Paris hits us from the beginning of the song as she croons, “Who fetches the water/From the rocky mountain spring?/And walk back down again/To feel your words and their sharp sting?” Being single feels much like finding cool, fresh water, but falling back into the trap of a toxic relationship instead of quenching your thirst for freedom is torture. A fresh start can be invigorating for women who free themselves from harmful relationships.

If we had a daughter

I’d watch and could not save her

The emotional torture

From the head of your high table

She’d do what you taught her

She’d meet the same cruel fate

So now I’ve gotta run

So I can undo this mistake

At least I’ve gotta try

Later, we see Paris entertaining the idea of a future with her lover, singing, “If we had a daughter/I’d watch and could not save her/The emotional torture/From the head of your high table.” She speaks to the need so many of us have to protect future generations from the ongoing cycles of abuse and toxic masculinity.
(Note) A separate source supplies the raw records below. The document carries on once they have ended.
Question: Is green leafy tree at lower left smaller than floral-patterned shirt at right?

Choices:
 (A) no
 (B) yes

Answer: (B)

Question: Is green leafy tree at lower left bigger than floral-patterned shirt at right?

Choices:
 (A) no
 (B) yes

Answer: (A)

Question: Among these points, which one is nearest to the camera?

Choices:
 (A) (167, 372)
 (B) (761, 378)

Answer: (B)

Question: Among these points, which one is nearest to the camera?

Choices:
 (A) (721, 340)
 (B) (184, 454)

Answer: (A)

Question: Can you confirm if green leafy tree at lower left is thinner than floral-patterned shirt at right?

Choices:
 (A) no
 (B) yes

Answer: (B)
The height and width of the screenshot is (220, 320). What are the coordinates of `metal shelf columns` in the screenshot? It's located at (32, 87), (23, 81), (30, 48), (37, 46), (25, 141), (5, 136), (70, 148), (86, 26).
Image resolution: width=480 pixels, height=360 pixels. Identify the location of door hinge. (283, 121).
Paloma also encapsulates the helplessness we feel when we know we’re with the wrong person but are still planning a future with them because we can’t escape.

The capillaries in my eyes are bursting 

(All day, every day, therapist, mother, maid)
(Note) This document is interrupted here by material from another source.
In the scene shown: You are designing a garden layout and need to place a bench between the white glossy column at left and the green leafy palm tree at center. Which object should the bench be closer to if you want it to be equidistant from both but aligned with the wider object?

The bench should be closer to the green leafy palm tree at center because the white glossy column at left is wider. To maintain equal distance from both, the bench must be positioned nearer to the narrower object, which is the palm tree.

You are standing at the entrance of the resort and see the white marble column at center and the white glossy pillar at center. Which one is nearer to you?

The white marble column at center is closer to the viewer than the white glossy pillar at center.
If our love died, would that be the worst thing? 

(Nymph, then a virgin, nurse, then a servant)”

When Paris sings about the grueling physical effects of being “therapist, mother, [and] maid” to a partner who doesn’t care, the moment touches every woman’s heart. As women, we often give so much of ourselves to our partners, fulfilling many roles that we don’t necessarily want to have. When we get nothing in return, we question, “If our love died, would that be the worst thing?” just like Paloma does in her song. She fully understands that she needs to leave, but she also beautifully conveys how difficult it is to walk away after investing everything in a relationship and how painful it is to learn what to avoid in future relationships.

“Labour” may feel like a dramatic portrayal of a toxic relationship, but in some ways, it’s realistic enough to captivate us. Paris Paloma uses the song to encourage people to set boundaries in their relationships, but more importantly, she shines a light on the positivity on the other side of an abusive relationship.